The business depended on him for sales and much of the day-to-day decision-making.
In addition, there were no documented systems and processes in place to easily transition the “how” of what they do to a potential buyer.
After several meetings and discussions about what needed to be done to position the business for a sale/exit and improve business value, the owner, who was in his early 60s, decided he didn’t want to put in the effort to monetize his exit.
Instead, he decided to dissolve the business in the next year.
The business owner’s lack of planning significantly affected him and those around him.
He and his family, after three generations, could not monetize the true value of the business due to a lack of planning and preparation.
His employees were going to be without jobs and his customers and vendors would be losing a supplier/customer.
In addition, the community, to which they provided charitable support, was going to lose out.
Focus on building value
In contrast, I am currently working with a business owner who has a three- to five-year timeline to exit and is focused on building value.

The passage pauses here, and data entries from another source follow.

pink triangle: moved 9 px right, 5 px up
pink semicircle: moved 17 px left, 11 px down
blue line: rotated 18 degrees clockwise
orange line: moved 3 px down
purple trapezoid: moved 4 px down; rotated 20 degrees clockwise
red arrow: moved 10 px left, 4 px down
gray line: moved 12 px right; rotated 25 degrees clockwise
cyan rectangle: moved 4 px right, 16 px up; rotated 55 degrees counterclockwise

To drive value in his manufacturing and distribution business, the business owner has:
- Developed documented processes and systems and training staff in the consistent delivery of their work
- Brought in-house two outsourced processes to drive value-add production and shifted an increased percentage of their revenue to value-add manufacturing as opposed to pure distribution
- Reduced inventory to drive improved working capital
The results speak for themselves.
In eight months, the owner has increased business value 1.6 times by focusing on value creation in everyday business operations… and he is not done.
A process, not an event.
Focusing on building value daily is a good business strategy.
When you incorporate exit planning into your business, it:
- Focuses on creating transferable business value today that makes exit timing irrelevant
- Prepares the owner personally and financially for their next chapter
- Creates a roadmap for growth
- Creates options for exit
- Allows the owner to enjoy the business while they’re in it, not just when they exit
You don’t build a successful exit by focusing on it somewhere down the road.
Like your employees need to focus on their retirement planning as soon as possible, you, as a business owner, need to focus on your exit strategy now.
Every day, make decisions – big or small – that will lead you toward a successful exit.
As stated by Hilton Barbour, a marketing and communications strategist, “there is no denying that, as markets become more complex, and we face a veritable tsunami of information, successfully steering companies forward takes courage and conviction and, yes, maybe even a dollop of hope.”
When it comes to exit and transition planning, that hope is dwarfed by the courage to do the hard work required.